JUSTIÇA – [STF forma maioria para validar cobrança obrigatória de contribuição assistencial para custear funcionamento de sindicatos.

Na última sexta-feira (1º), o Supremo Tribunal Federal (STF) formou maioria de votos para validar a legalidade da contribuição assistencial para custear o funcionamento de sindicatos. A contribuição assistencial não deve ser confundida com a contribuição sindical, conhecida como imposto sindical, que foi extinto pela reforma trabalhista de 2017 e não está sendo analisada pelos ministros neste julgamento.

O caso em questão trata da possibilidade de cobrança da contribuição assistencial para trabalhadores não filiados aos sindicatos, de forma obrigatória através de acordo e convenção coletiva de trabalho. O julgamento teve início no ano passado e foi retomado nesta sexta-feira, após diversos pedidos de vista.

Até o momento, seis ministros seguiram o voto do relator, ministro Gilmar Mendes, proferido em 2020. Mendes defende que a cobrança é constitucional e que uma tese deve ser definida para orientar o julgamento da questão por todo o Judiciário do país. Para o ministro, é constitucional a instituição, por acordo ou convenção coletivos, de contribuições assistenciais a todos os empregados da categoria, mesmo que não sejam sindicalizados, desde que seja assegurado o direito de oposição.

O caso ganhou destaque devido a um recurso apresentado pelos sindicatos envolvidos no julgamento. Mendes alterou seu entendimento em relação ao julgamento da questão em 2017, quando o STF considerou a cobrança da contribuição assistencial inconstitucional. Segundo Mendes, a falta dessa cobrança enfraquece o sistema sindical e a evolução do entendimento anteriormente firmado é necessária para alinhá-lo com a Constituição Federal.

Além de Mendes, os ministros Alexandre de Moraes, Luís Roberto Barroso, Cármen Lúcia, Dias Toffoli e o ex-ministro Marco Aurélio, que se manifestou sobre a questão antes de se aposentar, também seguiram o voto do relator.

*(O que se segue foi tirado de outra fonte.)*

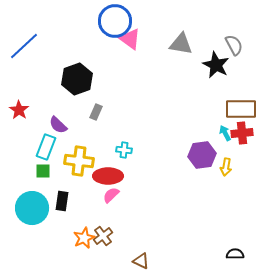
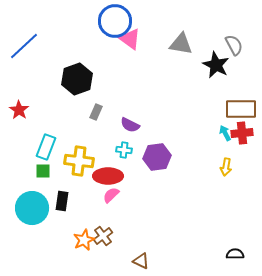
purple semicircle: moved 72 px right; rotated 18 degrees counterclockwise
purple hexagon: moved 45 px left, 2 px down
orange star: moved 2 px down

O julgamento está ocorrendo no plenário virtual do STF, onde os ministros inserem seus votos no sistema eletrônico e não há deliberação presencial. O julgamento ficará aberto até o dia 11 de setembro.

Essa decisão do STF terá um impacto significativo no sistema sindical do país, pois validará a cobrança da contribuição assistencial mesmo para os trabalhadores não sindicalizados. Agora, caberá aos sindicatos fazerem uso dessa prerrogativa para garantir recursos para o seu funcionamento e representação dos trabalhadores.